Assigned task
Could you please repeat the entries below word for word, with the images left out?
══ Material for this exercise ══
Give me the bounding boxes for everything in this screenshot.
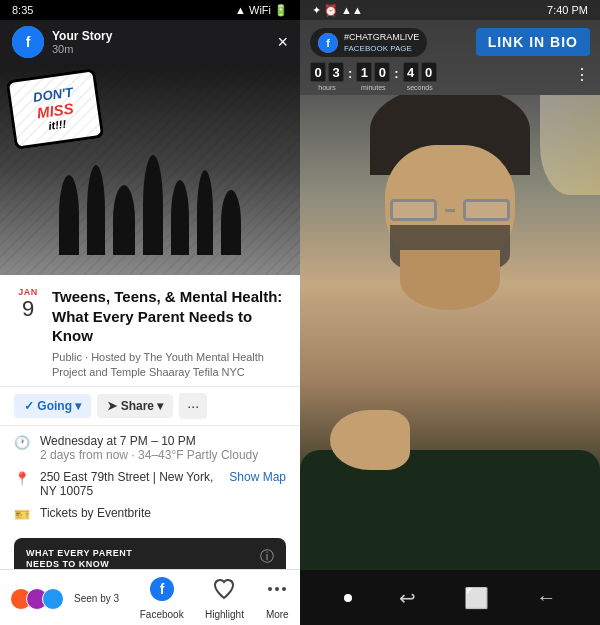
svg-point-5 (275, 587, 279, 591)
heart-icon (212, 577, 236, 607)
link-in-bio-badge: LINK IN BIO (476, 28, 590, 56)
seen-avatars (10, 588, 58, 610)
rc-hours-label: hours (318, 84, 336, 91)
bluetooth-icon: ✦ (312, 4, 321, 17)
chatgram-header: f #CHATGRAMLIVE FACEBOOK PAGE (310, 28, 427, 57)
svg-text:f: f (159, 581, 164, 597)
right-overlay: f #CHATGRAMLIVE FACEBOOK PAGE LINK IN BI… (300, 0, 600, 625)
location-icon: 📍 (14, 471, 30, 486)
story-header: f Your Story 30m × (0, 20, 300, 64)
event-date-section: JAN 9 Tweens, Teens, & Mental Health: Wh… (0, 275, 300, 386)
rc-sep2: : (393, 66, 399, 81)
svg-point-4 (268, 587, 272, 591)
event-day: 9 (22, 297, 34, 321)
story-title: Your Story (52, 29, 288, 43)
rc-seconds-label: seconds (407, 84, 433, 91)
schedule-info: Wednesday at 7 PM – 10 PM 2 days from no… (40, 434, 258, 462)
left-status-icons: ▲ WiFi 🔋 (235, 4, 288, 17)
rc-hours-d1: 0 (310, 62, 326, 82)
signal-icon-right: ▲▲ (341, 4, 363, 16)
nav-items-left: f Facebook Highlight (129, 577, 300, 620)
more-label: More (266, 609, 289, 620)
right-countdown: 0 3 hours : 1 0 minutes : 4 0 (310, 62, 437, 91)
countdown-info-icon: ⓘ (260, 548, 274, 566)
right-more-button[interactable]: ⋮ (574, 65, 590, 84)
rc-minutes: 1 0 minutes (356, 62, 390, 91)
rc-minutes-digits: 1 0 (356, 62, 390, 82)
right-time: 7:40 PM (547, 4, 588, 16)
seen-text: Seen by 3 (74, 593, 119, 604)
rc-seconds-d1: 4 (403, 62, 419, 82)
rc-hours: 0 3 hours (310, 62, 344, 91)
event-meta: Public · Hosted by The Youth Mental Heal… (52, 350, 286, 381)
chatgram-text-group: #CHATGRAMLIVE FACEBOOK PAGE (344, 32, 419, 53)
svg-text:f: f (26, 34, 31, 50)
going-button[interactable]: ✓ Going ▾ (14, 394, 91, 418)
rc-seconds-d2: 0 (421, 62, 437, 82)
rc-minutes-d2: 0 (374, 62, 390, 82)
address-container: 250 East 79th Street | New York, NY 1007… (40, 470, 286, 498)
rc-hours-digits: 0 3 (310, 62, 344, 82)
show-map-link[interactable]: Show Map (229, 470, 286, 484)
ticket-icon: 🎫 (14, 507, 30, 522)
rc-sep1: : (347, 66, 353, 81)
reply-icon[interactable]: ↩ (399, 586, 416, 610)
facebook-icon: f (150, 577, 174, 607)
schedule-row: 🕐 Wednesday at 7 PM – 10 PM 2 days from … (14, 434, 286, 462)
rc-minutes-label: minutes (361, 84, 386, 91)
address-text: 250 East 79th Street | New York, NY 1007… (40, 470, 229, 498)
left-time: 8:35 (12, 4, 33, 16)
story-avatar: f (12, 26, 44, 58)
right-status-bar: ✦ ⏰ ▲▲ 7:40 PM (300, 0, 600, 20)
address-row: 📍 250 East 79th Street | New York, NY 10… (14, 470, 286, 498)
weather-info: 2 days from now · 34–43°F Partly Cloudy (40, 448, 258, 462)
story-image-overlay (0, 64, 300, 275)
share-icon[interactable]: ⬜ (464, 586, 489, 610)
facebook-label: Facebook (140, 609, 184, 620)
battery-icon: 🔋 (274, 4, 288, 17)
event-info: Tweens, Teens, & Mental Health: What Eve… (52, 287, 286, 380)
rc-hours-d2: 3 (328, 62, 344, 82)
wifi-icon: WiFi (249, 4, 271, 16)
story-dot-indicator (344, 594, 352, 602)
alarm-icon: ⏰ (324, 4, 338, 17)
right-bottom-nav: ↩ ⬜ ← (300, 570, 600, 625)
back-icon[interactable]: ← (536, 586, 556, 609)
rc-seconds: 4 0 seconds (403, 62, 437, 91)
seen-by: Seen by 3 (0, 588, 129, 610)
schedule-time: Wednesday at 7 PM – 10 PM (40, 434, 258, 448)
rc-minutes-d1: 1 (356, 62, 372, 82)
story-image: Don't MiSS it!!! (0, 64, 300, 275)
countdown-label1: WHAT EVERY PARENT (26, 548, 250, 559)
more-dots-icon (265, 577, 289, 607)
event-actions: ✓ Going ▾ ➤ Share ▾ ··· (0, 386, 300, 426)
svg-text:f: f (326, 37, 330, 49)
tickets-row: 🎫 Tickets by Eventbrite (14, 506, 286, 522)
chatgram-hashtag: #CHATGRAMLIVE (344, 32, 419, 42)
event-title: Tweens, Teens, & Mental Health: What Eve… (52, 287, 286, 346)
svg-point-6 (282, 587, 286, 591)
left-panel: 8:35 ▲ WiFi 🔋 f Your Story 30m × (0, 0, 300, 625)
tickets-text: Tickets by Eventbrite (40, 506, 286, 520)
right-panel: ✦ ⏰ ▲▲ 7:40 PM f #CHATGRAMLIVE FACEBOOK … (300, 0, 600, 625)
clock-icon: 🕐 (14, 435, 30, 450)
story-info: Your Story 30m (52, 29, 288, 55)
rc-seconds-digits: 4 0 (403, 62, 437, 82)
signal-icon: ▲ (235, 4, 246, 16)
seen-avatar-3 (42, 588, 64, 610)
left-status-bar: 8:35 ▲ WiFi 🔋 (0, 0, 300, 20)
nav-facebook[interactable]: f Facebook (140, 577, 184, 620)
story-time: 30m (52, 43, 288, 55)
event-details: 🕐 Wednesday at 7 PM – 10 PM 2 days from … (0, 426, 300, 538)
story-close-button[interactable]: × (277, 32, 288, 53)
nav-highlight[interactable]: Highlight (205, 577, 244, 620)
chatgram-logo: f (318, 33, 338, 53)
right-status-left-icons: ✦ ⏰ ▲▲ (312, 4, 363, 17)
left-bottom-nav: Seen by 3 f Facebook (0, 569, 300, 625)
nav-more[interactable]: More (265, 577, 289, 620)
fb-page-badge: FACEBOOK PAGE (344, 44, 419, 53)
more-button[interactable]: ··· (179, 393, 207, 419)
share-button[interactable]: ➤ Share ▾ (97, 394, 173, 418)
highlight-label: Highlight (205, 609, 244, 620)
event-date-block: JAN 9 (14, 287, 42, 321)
═══
Answer space
Give me the bounding boxes for everything in this screenshot.
svg-point-5 (275, 587, 279, 591)
heart-icon (212, 577, 236, 607)
link-in-bio-badge: LINK IN BIO (476, 28, 590, 56)
seen-avatars (10, 588, 58, 610)
rc-hours-label: hours (318, 84, 336, 91)
bluetooth-icon: ✦ (312, 4, 321, 17)
chatgram-header: f #CHATGRAMLIVE FACEBOOK PAGE (310, 28, 427, 57)
svg-text:f: f (159, 581, 164, 597)
right-overlay: f #CHATGRAMLIVE FACEBOOK PAGE LINK IN BI… (300, 0, 600, 625)
location-icon: 📍 (14, 471, 30, 486)
story-header: f Your Story 30m × (0, 20, 300, 64)
event-date-section: JAN 9 Tweens, Teens, & Mental Health: Wh… (0, 275, 300, 386)
rc-sep2: : (393, 66, 399, 81)
svg-point-4 (268, 587, 272, 591)
event-day: 9 (22, 297, 34, 321)
story-title: Your Story (52, 29, 288, 43)
rc-seconds-label: seconds (407, 84, 433, 91)
schedule-info: Wednesday at 7 PM – 10 PM 2 days from no… (40, 434, 258, 462)
left-status-icons: ▲ WiFi 🔋 (235, 4, 288, 17)
rc-hours-d1: 0 (310, 62, 326, 82)
signal-icon-right: ▲▲ (341, 4, 363, 16)
nav-items-left: f Facebook Highlight (129, 577, 300, 620)
more-label: More (266, 609, 289, 620)
right-countdown: 0 3 hours : 1 0 minutes : 4 0 (310, 62, 437, 91)
countdown-info-icon: ⓘ (260, 548, 274, 566)
right-more-button[interactable]: ⋮ (574, 65, 590, 84)
rc-minutes: 1 0 minutes (356, 62, 390, 91)
rc-minutes-digits: 1 0 (356, 62, 390, 82)
right-time: 7:40 PM (547, 4, 588, 16)
seen-text: Seen by 3 (74, 593, 119, 604)
rc-seconds-d1: 4 (403, 62, 419, 82)
rc-hours: 0 3 hours (310, 62, 344, 91)
event-meta: Public · Hosted by The Youth Mental Heal… (52, 350, 286, 381)
chatgram-text-group: #CHATGRAMLIVE FACEBOOK PAGE (344, 32, 419, 53)
svg-text:f: f (26, 34, 31, 50)
going-button[interactable]: ✓ Going ▾ (14, 394, 91, 418)
rc-seconds-d2: 0 (421, 62, 437, 82)
rc-minutes-d2: 0 (374, 62, 390, 82)
address-container: 250 East 79th Street | New York, NY 1007… (40, 470, 286, 498)
rc-hours-digits: 0 3 (310, 62, 344, 82)
show-map-link[interactable]: Show Map (229, 470, 286, 484)
ticket-icon: 🎫 (14, 507, 30, 522)
rc-sep1: : (347, 66, 353, 81)
reply-icon[interactable]: ↩ (399, 586, 416, 610)
facebook-icon: f (150, 577, 174, 607)
schedule-row: 🕐 Wednesday at 7 PM – 10 PM 2 days from … (14, 434, 286, 462)
rc-minutes-label: minutes (361, 84, 386, 91)
address-text: 250 East 79th Street | New York, NY 1007… (40, 470, 229, 498)
left-time: 8:35 (12, 4, 33, 16)
story-avatar: f (12, 26, 44, 58)
right-status-bar: ✦ ⏰ ▲▲ 7:40 PM (300, 0, 600, 20)
address-row: 📍 250 East 79th Street | New York, NY 10… (14, 470, 286, 498)
weather-info: 2 days from now · 34–43°F Partly Cloudy (40, 448, 258, 462)
story-image-overlay (0, 64, 300, 275)
share-icon[interactable]: ⬜ (464, 586, 489, 610)
facebook-label: Facebook (140, 609, 184, 620)
battery-icon: 🔋 (274, 4, 288, 17)
event-info: Tweens, Teens, & Mental Health: What Eve… (52, 287, 286, 380)
rc-hours-d2: 3 (328, 62, 344, 82)
wifi-icon: WiFi (249, 4, 271, 16)
story-dot-indicator (344, 594, 352, 602)
alarm-icon: ⏰ (324, 4, 338, 17)
right-bottom-nav: ↩ ⬜ ← (300, 570, 600, 625)
back-icon[interactable]: ← (536, 586, 556, 609)
rc-seconds: 4 0 seconds (403, 62, 437, 91)
seen-by: Seen by 3 (0, 588, 129, 610)
schedule-time: Wednesday at 7 PM – 10 PM (40, 434, 258, 448)
rc-minutes-d1: 1 (356, 62, 372, 82)
story-image: Don't MiSS it!!! (0, 64, 300, 275)
countdown-label1: WHAT EVERY PARENT (26, 548, 250, 559)
more-dots-icon (265, 577, 289, 607)
event-actions: ✓ Going ▾ ➤ Share ▾ ··· (0, 386, 300, 426)
svg-text:f: f (326, 37, 330, 49)
tickets-row: 🎫 Tickets by Eventbrite (14, 506, 286, 522)
chatgram-hashtag: #CHATGRAMLIVE (344, 32, 419, 42)
event-title: Tweens, Teens, & Mental Health: What Eve… (52, 287, 286, 346)
svg-point-6 (282, 587, 286, 591)
left-panel: 8:35 ▲ WiFi 🔋 f Your Story 30m × (0, 0, 300, 625)
tickets-text: Tickets by Eventbrite (40, 506, 286, 520)
right-panel: ✦ ⏰ ▲▲ 7:40 PM f #CHATGRAMLIVE FACEBOOK … (300, 0, 600, 625)
clock-icon: 🕐 (14, 435, 30, 450)
story-info: Your Story 30m (52, 29, 288, 55)
rc-seconds-digits: 4 0 (403, 62, 437, 82)
signal-icon: ▲ (235, 4, 246, 16)
seen-avatar-3 (42, 588, 64, 610)
left-status-bar: 8:35 ▲ WiFi 🔋 (0, 0, 300, 20)
nav-facebook[interactable]: f Facebook (140, 577, 184, 620)
story-time: 30m (52, 43, 288, 55)
event-details: 🕐 Wednesday at 7 PM – 10 PM 2 days from … (0, 426, 300, 538)
story-close-button[interactable]: × (277, 32, 288, 53)
nav-highlight[interactable]: Highlight (205, 577, 244, 620)
chatgram-logo: f (318, 33, 338, 53)
right-status-left-icons: ✦ ⏰ ▲▲ (312, 4, 363, 17)
left-bottom-nav: Seen by 3 f Facebook (0, 569, 300, 625)
nav-more[interactable]: More (265, 577, 289, 620)
fb-page-badge: FACEBOOK PAGE (344, 44, 419, 53)
more-button[interactable]: ··· (179, 393, 207, 419)
share-button[interactable]: ➤ Share ▾ (97, 394, 173, 418)
highlight-label: Highlight (205, 609, 244, 620)
event-date-block: JAN 9 (14, 287, 42, 321)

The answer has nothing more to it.